How to read your result

CECL is judgment plus documentation. The output is a starting estimate — the defensibility comes from segmentation logic and a written rationale for the forward-looking overlay.

Worked examples

The same tool behaves differently depending on what you put in. Here are 3 situations.

Trade receivables by aging

Inputs: Aging buckets with historical write-off rates.

What the tool shows: Applies loss rates by bucket to produce a pooled allowance.

What to do: Document why each bucket's rate is reasonable.

Small loan/note portfolio

Inputs: A handful of notes with loss history.

What the tool shows: Builds an expected-loss estimate and highlights concentration risk.

What to do: Consider specific reserves for troubled notes.

Deteriorating macro outlook

Inputs: You expect conditions to worsen.

What the tool shows: Lets you layer a forward-looking increase over historical rates.

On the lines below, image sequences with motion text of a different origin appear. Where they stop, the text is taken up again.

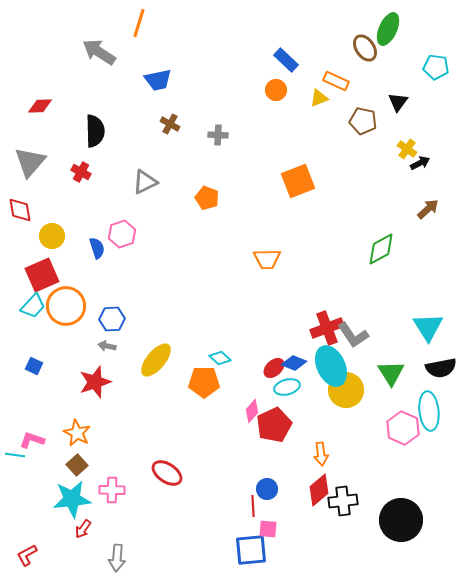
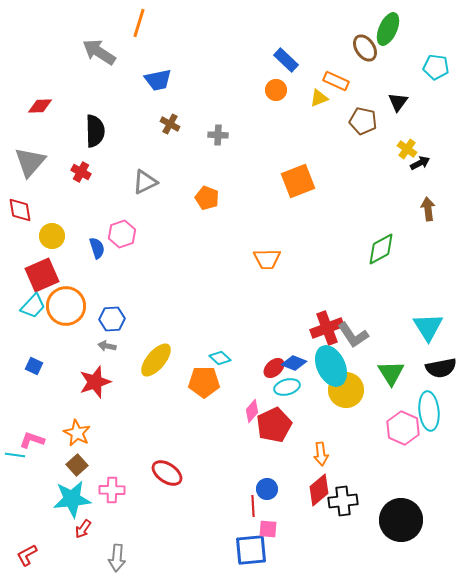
brown arrow at (428, 209): rotated 55 degrees counterclockwise
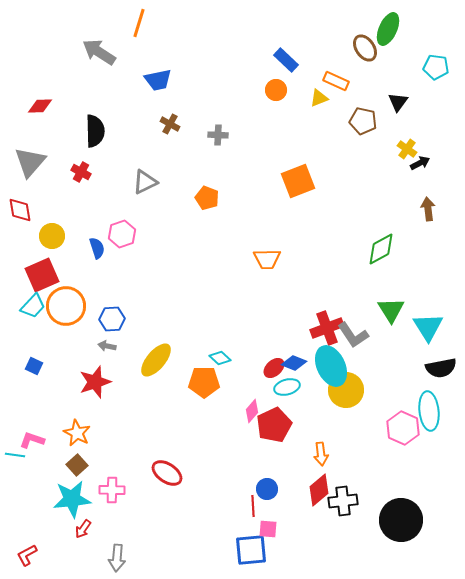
green triangle at (391, 373): moved 63 px up
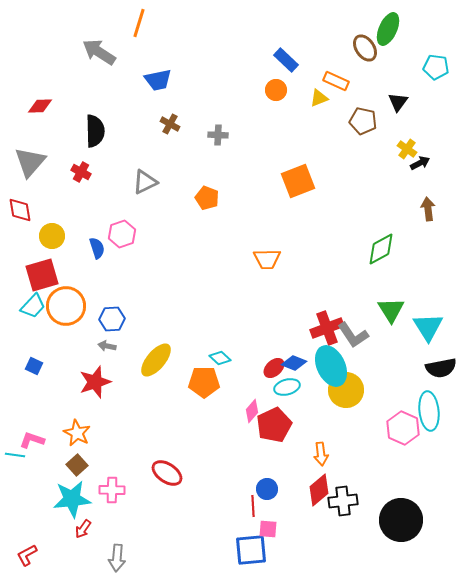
red square at (42, 275): rotated 8 degrees clockwise
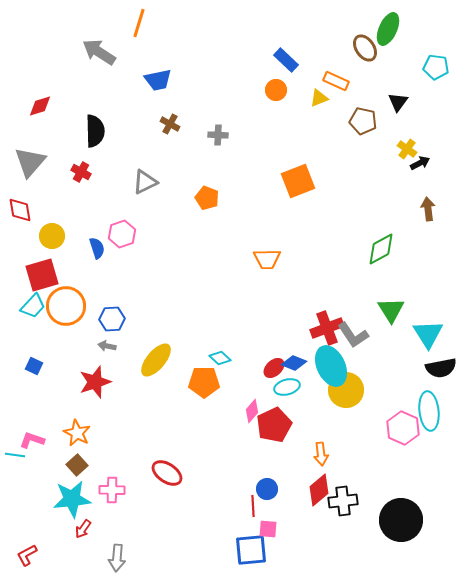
red diamond at (40, 106): rotated 15 degrees counterclockwise
cyan triangle at (428, 327): moved 7 px down
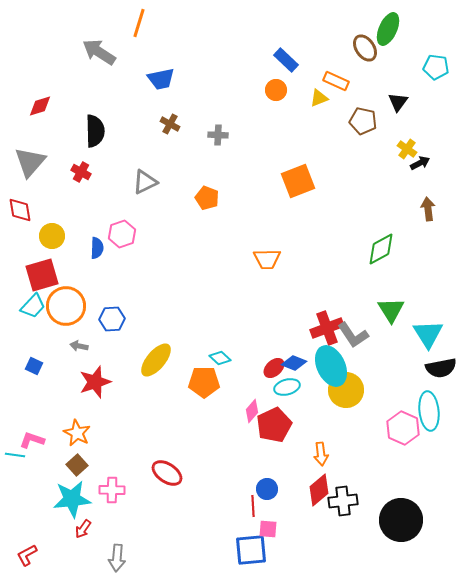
blue trapezoid at (158, 80): moved 3 px right, 1 px up
blue semicircle at (97, 248): rotated 20 degrees clockwise
gray arrow at (107, 346): moved 28 px left
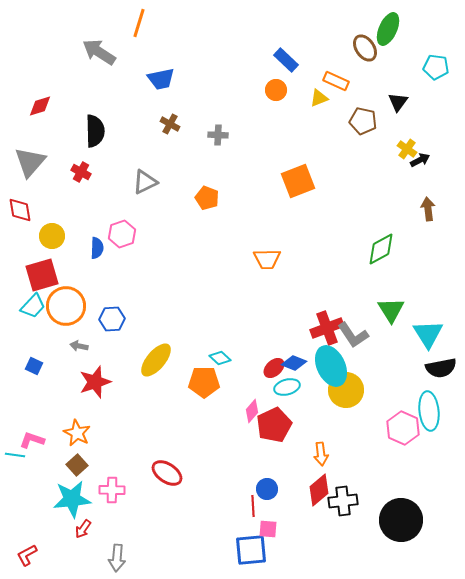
black arrow at (420, 163): moved 3 px up
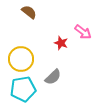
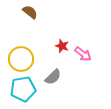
brown semicircle: moved 1 px right
pink arrow: moved 22 px down
red star: moved 1 px right, 3 px down
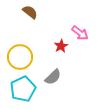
red star: moved 1 px left; rotated 24 degrees clockwise
pink arrow: moved 3 px left, 21 px up
yellow circle: moved 1 px left, 2 px up
cyan pentagon: rotated 15 degrees counterclockwise
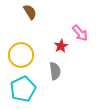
brown semicircle: rotated 21 degrees clockwise
pink arrow: rotated 12 degrees clockwise
yellow circle: moved 1 px right, 2 px up
gray semicircle: moved 2 px right, 6 px up; rotated 54 degrees counterclockwise
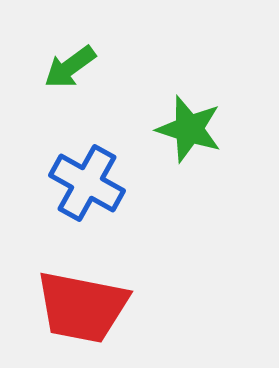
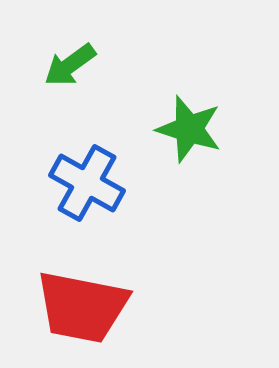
green arrow: moved 2 px up
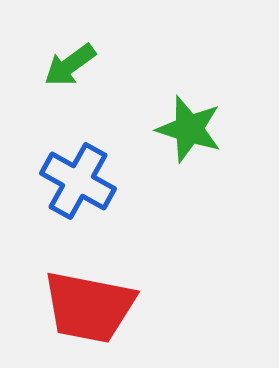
blue cross: moved 9 px left, 2 px up
red trapezoid: moved 7 px right
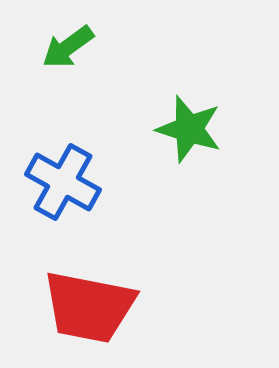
green arrow: moved 2 px left, 18 px up
blue cross: moved 15 px left, 1 px down
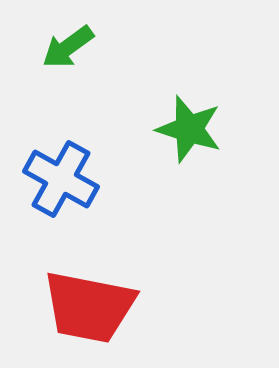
blue cross: moved 2 px left, 3 px up
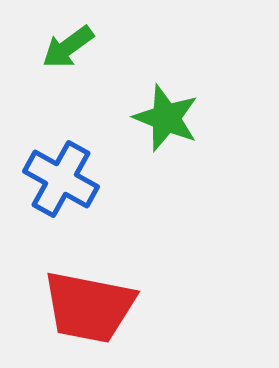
green star: moved 23 px left, 11 px up; rotated 4 degrees clockwise
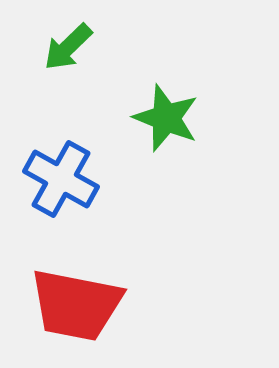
green arrow: rotated 8 degrees counterclockwise
red trapezoid: moved 13 px left, 2 px up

What to do: Write the memo tying the overlay to specific expected conditions.

Common questions

Does CECL apply to trade receivables? Yes — even simple AR needs a CECL allowance under ASC 326.

Is the output audit-ready? It's a structured estimate; your documentation makes it audit-ready.

Does this replace judgment? No — CECL is inherently judgmental; verify with your auditor.

Verify with a professional — this is not advice. This tool is a structured starting point, not legal, accounting, or audit advice, and Unfolding Values is not your auditor. It can't see facts you don't enter. Confirm every conclusion with your auditor and SEC counsel before you act or file.